A Bit of a Medical Rant

Those of you who are also my facebook friends may have noticed a little rant in my status update the other day following a visit to our new GPs surgery. It went something like this:

GP: ...and you're hypothyroid?
me: Yes, after having my baby
GP: oh! That's very unusual!
Me: er, no it's actually very common
hmm I feel a ranting blog post coming on as soon as I get time for a ranting blog post!

Well I finally got time, here's the ranting blog post.

Postpartum thyroiditis (PPT) is caused by the immune system, which is suppressed in pregnancy, coming back all over enthusiastic after the birth and attacking the mothers own thyroid. Exactly how common it is is up for debate, one study suggested that 16.7% of British mothers were effected although most put the figure at around 7-8%. Either way that is a lot of women and yet my GP thought it was a rare condition.

 It's funny how the medical professions and indeed the media are falling over themselves to talk to you about some aspects of pregnancy, birth and babies but other things you just never hear about. Breast feeding, pelvic floors, breast feeding, postnatal depression, breast feeding oh and breast feeding tick, tick tick, but had you ever heard of PPT?

The problem with PPT is the symptoms. Well ok that's the problem with most illnesses but you'll see what I mean if I list some of them: Tiredness, depression, weight gain/failure to loose weight, bad hair and nails, aches etc. During pregnancy you spend months listening to everyone (regardless of whether they've had kids or not) telling you that your body will be ruined, you'll never sleep again yada yada yada. Throw in a fairly epic labour, an emergency c-section and of course looking after a baby and I could just imagine the conversation with the GP:

Me: Ever since I had a baby I've felt really tired and rubbish
GP: er, yes, you were expecting what, exactly?

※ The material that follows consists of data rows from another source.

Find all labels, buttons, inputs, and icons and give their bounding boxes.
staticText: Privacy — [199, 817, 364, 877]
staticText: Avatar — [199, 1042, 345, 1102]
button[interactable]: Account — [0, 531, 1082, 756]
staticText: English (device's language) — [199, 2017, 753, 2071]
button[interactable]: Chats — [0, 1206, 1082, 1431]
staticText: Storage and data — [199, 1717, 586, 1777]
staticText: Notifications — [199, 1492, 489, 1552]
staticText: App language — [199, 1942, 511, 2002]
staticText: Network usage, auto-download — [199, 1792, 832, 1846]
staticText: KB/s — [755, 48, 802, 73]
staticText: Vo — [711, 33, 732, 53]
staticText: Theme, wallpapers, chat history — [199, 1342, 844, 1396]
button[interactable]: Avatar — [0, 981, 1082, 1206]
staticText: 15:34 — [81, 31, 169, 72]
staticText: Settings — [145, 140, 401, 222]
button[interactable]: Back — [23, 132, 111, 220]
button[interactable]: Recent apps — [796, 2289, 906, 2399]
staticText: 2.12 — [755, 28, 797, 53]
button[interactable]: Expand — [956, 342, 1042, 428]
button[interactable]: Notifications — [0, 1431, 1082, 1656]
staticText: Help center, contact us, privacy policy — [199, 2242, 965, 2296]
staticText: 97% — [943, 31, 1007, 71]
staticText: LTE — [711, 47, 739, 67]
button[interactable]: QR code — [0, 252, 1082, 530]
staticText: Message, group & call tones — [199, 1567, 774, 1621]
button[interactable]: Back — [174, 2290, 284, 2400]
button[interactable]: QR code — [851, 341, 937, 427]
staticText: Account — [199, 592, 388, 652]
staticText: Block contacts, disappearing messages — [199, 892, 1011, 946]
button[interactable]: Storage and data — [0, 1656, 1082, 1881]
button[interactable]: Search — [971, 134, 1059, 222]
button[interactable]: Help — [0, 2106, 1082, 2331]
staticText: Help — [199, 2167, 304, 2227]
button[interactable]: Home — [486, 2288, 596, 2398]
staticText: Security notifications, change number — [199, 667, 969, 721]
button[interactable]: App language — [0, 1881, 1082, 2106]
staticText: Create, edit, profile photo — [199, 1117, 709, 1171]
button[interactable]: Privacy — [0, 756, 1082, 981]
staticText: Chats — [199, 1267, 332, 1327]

Fortunately for me I have a very eagle eyed medical student friend who spotted that I had a slight goitre (swelling in the neck) this is one of the few clear indicators of Thyroid problems (but one that doesn't occur in everyone) and after a few blood tests I was diagnosed and started treatment. The good part is that PPT is very easy to treat, I just pop a pill once a day and as this simply replaces something the body is missing  there are no side effects. I will have to have regular blood tests to check that I am on the right dose and to see if it eventually goes away by itself (which is the case for most women) but oh my goodness do I feel better! Before starting the pills I felt as though I had aged 20 years and had gone from a fairly young and healthy woman to someone dragging her aged body through life. now I'm pretty much back to my old (younger) self.

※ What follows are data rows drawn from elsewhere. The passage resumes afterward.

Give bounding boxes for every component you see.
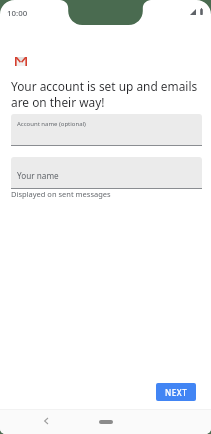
staticText: Account name (optional)	[17, 120, 86, 128]
staticText: NEXT	[165, 387, 188, 398]
button[interactable]: Your name	[11, 157, 202, 189]
staticText: Your account is set up and emails are on…	[11, 78, 203, 110]
staticText: Displayed on sent messages	[11, 189, 111, 199]
staticText: 10:00	[7, 8, 28, 19]
button[interactable]: Back	[37, 412, 55, 430]
button[interactable]: NEXT	[156, 383, 196, 401]
button[interactable]: Account name (optional)	[11, 114, 202, 146]
button[interactable]: Home	[99, 420, 113, 424]
staticText: Your name	[17, 170, 59, 181]
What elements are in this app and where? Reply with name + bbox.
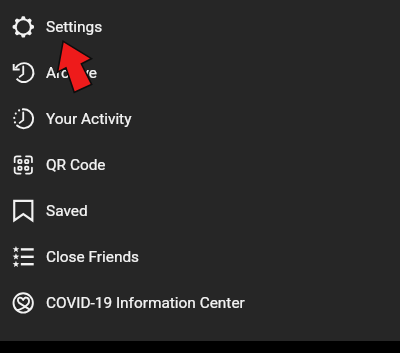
staticText: Archive [46, 64, 97, 82]
button[interactable]: COVID-19 Information Center [0, 279, 400, 325]
button[interactable]: Settings [0, 3, 400, 49]
staticText: Your Activity [46, 110, 132, 128]
button[interactable]: Saved [0, 187, 400, 233]
staticText: COVID-19 Information Center [46, 294, 245, 312]
staticText: QR Code [46, 156, 106, 174]
staticText: Close Friends [46, 248, 140, 266]
staticText: Saved [46, 202, 88, 220]
button[interactable]: Close Friends [0, 233, 400, 279]
button[interactable]: Archive [0, 49, 400, 95]
staticText: Settings [46, 18, 103, 36]
button[interactable]: Your Activity [0, 95, 400, 141]
button[interactable]: QR Code [0, 141, 400, 187]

This all reminded me of another Mum I met a few months before my diagnosis. We got chatting and she told me how she felt constantly tired, aching and old, just like me. Also like me she attributed it to a difficult birth, an emergency c-section and being in her thirties, as her daughter approached one, she and her husband had decided not to have any more children as she just couldn't face going through it all again. I have no idea if she'd been to the doctor about it and had her thyroid checked, but I do wonder. 

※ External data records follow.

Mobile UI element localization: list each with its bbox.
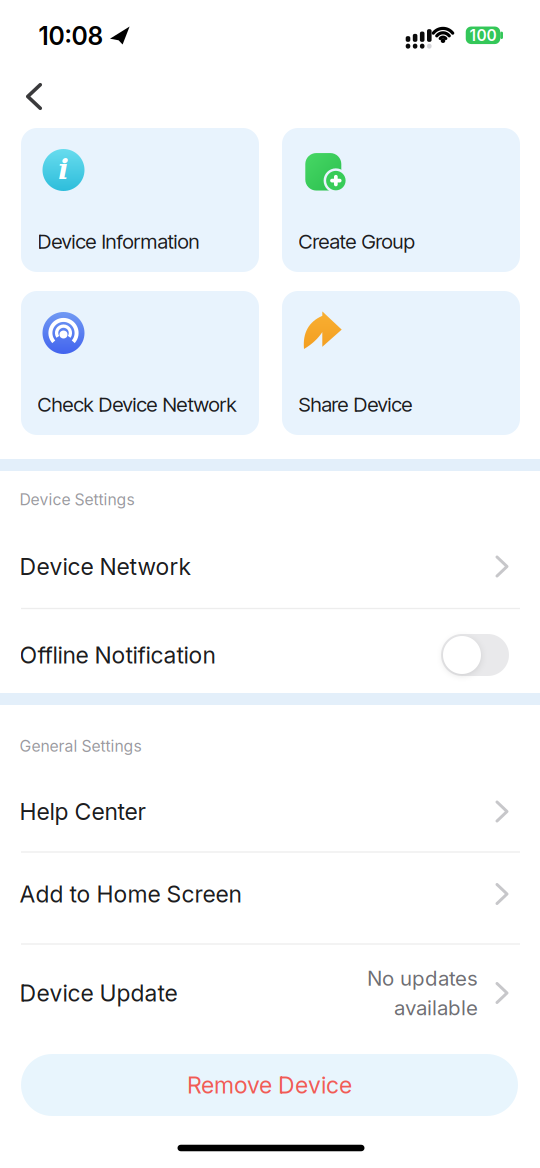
staticText: Share Device — [298, 392, 412, 416]
staticText: Device Update — [20, 979, 178, 1007]
button[interactable]: Create Group — [282, 128, 520, 272]
staticText: Add to Home Screen — [20, 880, 242, 908]
staticText: Check Device Network — [38, 392, 236, 416]
staticText: Remove Device — [187, 1071, 352, 1099]
staticText: Help Center — [20, 798, 146, 825]
button[interactable]: Back — [16, 73, 52, 120]
staticText: General Settings — [20, 736, 142, 756]
staticText: Device Network — [20, 552, 190, 580]
staticText: i — [58, 152, 69, 186]
staticText: Device Settings — [20, 490, 134, 509]
button[interactable]: Offline Notification toggle — [441, 634, 509, 676]
staticText: 10:08 — [38, 21, 104, 51]
staticText: Device Information — [38, 229, 200, 254]
button[interactable]: Add to Home Screen — [0, 852, 540, 936]
button[interactable]: i — [21, 128, 259, 272]
staticText: 100 — [470, 26, 496, 45]
button[interactable]: Offline Notification — [0, 612, 540, 698]
staticText: Create Group — [298, 229, 414, 254]
button[interactable]: Device Update — [0, 945, 540, 1041]
staticText: Offline Notification — [20, 641, 216, 669]
staticText: available — [394, 995, 478, 1020]
staticText: No updates — [367, 966, 478, 991]
button[interactable]: Remove Device — [21, 1054, 518, 1116]
button[interactable]: Check Device Network — [21, 291, 259, 435]
button[interactable]: Device Network — [0, 524, 540, 608]
button[interactable]: Help Center — [0, 770, 540, 854]
button[interactable]: Share Device — [282, 291, 520, 435]
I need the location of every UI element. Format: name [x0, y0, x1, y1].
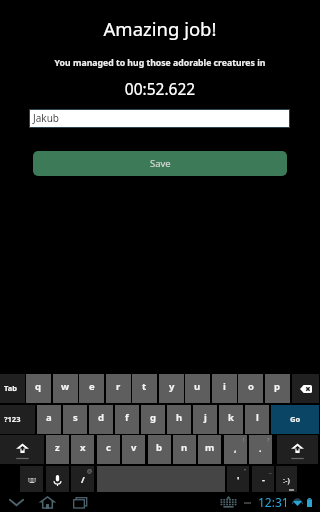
button[interactable]: m — [198, 435, 221, 464]
staticText: c — [106, 441, 111, 454]
staticText: , — [234, 442, 237, 454]
staticText: v — [131, 441, 137, 454]
button[interactable]: u — [185, 374, 210, 403]
button[interactable]: Symbols — [0, 405, 35, 434]
button[interactable]: Space — [97, 466, 225, 495]
staticText: s — [73, 411, 78, 424]
staticText: ! — [243, 436, 245, 443]
staticText: Save — [150, 157, 171, 170]
button[interactable]: Emoticons — [276, 466, 297, 495]
staticText: w — [61, 380, 70, 393]
button[interactable]: . — [249, 435, 272, 464]
button[interactable]: Jakub — [30, 110, 289, 127]
staticText: d — [98, 411, 105, 424]
staticText: y — [169, 380, 175, 393]
staticText: n — [181, 441, 188, 454]
button[interactable]: g — [141, 405, 165, 434]
staticText: - — [262, 473, 265, 485]
staticText: x — [80, 441, 86, 454]
staticText: b — [156, 441, 163, 454]
button[interactable]: b — [148, 435, 171, 464]
staticText: You managed to hug those adorable creatu… — [0, 57, 320, 69]
button[interactable]: o — [238, 374, 263, 403]
button[interactable]: c — [97, 435, 120, 464]
staticText: h — [176, 411, 183, 424]
button[interactable]: q — [26, 374, 51, 403]
staticText: " — [244, 467, 247, 474]
staticText: _ — [269, 467, 272, 474]
staticText: z — [55, 441, 60, 454]
button[interactable]: n — [173, 435, 196, 464]
button[interactable]: Back — [5, 492, 27, 512]
staticText: e — [89, 380, 95, 393]
staticText: f — [125, 411, 129, 424]
button[interactable]: ' — [227, 466, 249, 495]
staticText: ' — [237, 473, 240, 485]
button[interactable]: / — [71, 466, 94, 495]
button[interactable]: Delete — [292, 374, 319, 403]
staticText: 00:52.622 — [0, 78, 320, 99]
staticText: a — [46, 411, 52, 424]
button[interactable]: Voice input — [46, 466, 69, 495]
button[interactable]: Shift — [0, 435, 44, 464]
button[interactable]: , — [224, 435, 247, 464]
button[interactable]: - — [252, 466, 274, 495]
button[interactable]: Shift — [277, 435, 318, 464]
staticText: g — [150, 411, 157, 424]
button[interactable]: Save — [33, 151, 287, 176]
staticText: q — [35, 380, 42, 393]
button[interactable]: Go — [271, 405, 319, 434]
button[interactable]: f — [115, 405, 139, 434]
staticText: ?123 — [4, 414, 21, 424]
button[interactable]: v — [122, 435, 145, 464]
staticText: k — [228, 411, 234, 424]
staticText: j — [204, 411, 207, 424]
button[interactable]: l — [245, 405, 269, 434]
button[interactable]: Tab — [0, 374, 25, 403]
button[interactable]: z — [46, 435, 69, 464]
staticText: Amazing job! — [0, 16, 320, 41]
staticText: i — [223, 380, 226, 393]
button[interactable]: t — [132, 374, 157, 403]
staticText: 12:31 — [258, 494, 289, 510]
button[interactable]: j — [193, 405, 217, 434]
button[interactable]: Home — [36, 492, 58, 512]
staticText: / — [81, 473, 85, 485]
button[interactable]: Change keyboard — [20, 466, 43, 495]
button[interactable]: k — [219, 405, 243, 434]
button[interactable]: y — [159, 374, 184, 403]
staticText: ? — [267, 436, 270, 443]
staticText: @ — [87, 467, 92, 474]
button[interactable]: h — [167, 405, 191, 434]
staticText: . — [259, 442, 262, 454]
button[interactable]: Choose input method — [219, 492, 237, 512]
staticText: Go — [290, 414, 301, 424]
staticText: Tab — [4, 383, 17, 393]
button[interactable]: a — [37, 405, 61, 434]
staticText: l — [256, 411, 259, 424]
button[interactable]: d — [89, 405, 113, 434]
button[interactable]: e — [79, 374, 104, 403]
staticText: r — [116, 380, 121, 393]
button[interactable]: i — [212, 374, 237, 403]
staticText: o — [248, 380, 254, 393]
staticText: u — [194, 380, 201, 393]
staticText: Jakub — [33, 111, 60, 125]
button[interactable]: Recent apps — [69, 492, 91, 512]
button[interactable]: s — [63, 405, 87, 434]
staticText: :-) — [283, 475, 290, 485]
staticText: t — [142, 380, 147, 393]
staticText: p — [274, 380, 281, 393]
button[interactable]: r — [106, 374, 131, 403]
button[interactable]: w — [53, 374, 78, 403]
button[interactable]: x — [71, 435, 94, 464]
button[interactable]: p — [265, 374, 290, 403]
staticText: m — [205, 441, 215, 454]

My PPT is fairly mild, it's not some terrible life threatening thing but wouldn't it be sad to think that there are Mums out there who'd like another child, but just don't feel capable of it when all they need is one little pill once a day. This doesn't seem to be a condition that midwives, health visitors or GPs are on the look out for, or even aware of in some cases. I know there are a few of our friends who read this and are working on bumps of their own right now or planning to in the near future, just pop this in the back of your mind in case you need it. Better to have a doctor think you're a silly woman than to feel too worn out to enjoy your baby.

Kxxx

1 comment:

  1. Have you been tested for goiter?